Meta slams FTC for blocking its acquisition of Within

Mark Zuckerberg standing in front of a Meta whiteboard with an angry emoji superimposed on his face

The U.S. Federal Trade Commission (FTC) recently filed a lawsuit against Meta's proposed acquisition of VR fitness studio Within, the company behind the Supernatural fitness app. The regulator says that the move would reduce competition since Meta already owns a similar app, Beat Saber, in this domain. It further noted that the absorption of Within indicates that Meta wants to monopolize the VR hardware market with its Quest 2, as well as the software side by acquiring competing companies.

Meta has now issued a strong public response to the lawsuit, slamming the FTC for basing its case on speculation rather than evidence. It noted that the lawsuit sets the wrong precedent and sends a "chilling message" to the rest of the market looking to innovate in the VR space.

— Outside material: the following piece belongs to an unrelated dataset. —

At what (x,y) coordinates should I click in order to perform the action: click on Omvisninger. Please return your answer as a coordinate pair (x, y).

The company has categorically denied all the claims made by the FTC. It says that the entire premise of the regulator's lawsuit is flawed since Beat Saber and Supernatural cannot be grouped into the same domain at all. The former is a music and rhythm game that people play for fun while Supernatural is a subscription-based wellness service. Meta says that both of these are extremely different products with their own user bases and competitors.

Meta also highlighted that:

[...] The FTC asserts, seemingly based on little more than Meta's size, that we would either build a fitness-specific service like Supernatural from scratch or somehow convert Beat Saber into such a service. But given the vastly different uses and audiences for these apps, and the fact that many other well-established brands like Apple and Peloton are far better positioned than Meta to bring their existing fitness products and content to VR, doing so wouldn’t make any sense. Indeed, we looked into building a fitness-specific service and decided we simply weren’t in a position to do so.

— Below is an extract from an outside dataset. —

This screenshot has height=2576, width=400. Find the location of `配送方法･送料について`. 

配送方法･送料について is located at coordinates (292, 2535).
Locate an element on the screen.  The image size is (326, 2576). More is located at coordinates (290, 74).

[...] The FTC believes that just the possibility that we might eventually develop our own VR fitness app somehow keeps existing participants in check and is reason enough to block this deal. But this ignores the reality that fitness-specific app developers, including Supernatural, don’t see us as their current or future competition and are focused on the strong existing players in the space, the well-positioned recent actual entrants and the far more likely future entry from established online and connected fitness brands.

Meta responded to the FTC's indication that it is buying VR companies and apps to monopolize the ecosystem too. It mentioned that it has already invested billions of dollars to make the space more welcoming and open for developers. It also talked about the tons of apps available for Quest 2 making millions of dollars in collective revenue each year. Then there's also the fact that Meta allows sideloading of apps from other storefronts and links to VR content on the PC. Meta emphasized that given that the VR space is growing so rapidly, the FTC cannot realistically make a case about how the acquisition of a single fitness app harms the competition. The company stated that:

The FTC must prove that our deal violates the law and that people and competition will be harmed. We don’t believe their case can withstand the required scrutiny. The FTC has had nine months to investigate and we’ve cooperated throughout, including by producing millions of documents and reams of data in response to the FTC’s Second Request, plus hundreds of pages of written responses. We also postponed the closing date of this transaction to August 1, 2022 at the FTC’s request to give them even more time to consider this matter.

Meta strongly believes that a successful transaction will benefit everyone as it will be able to invest more money and effort into Supernatural to grow and innovate it, while leaving room for competitors engaged in the same space.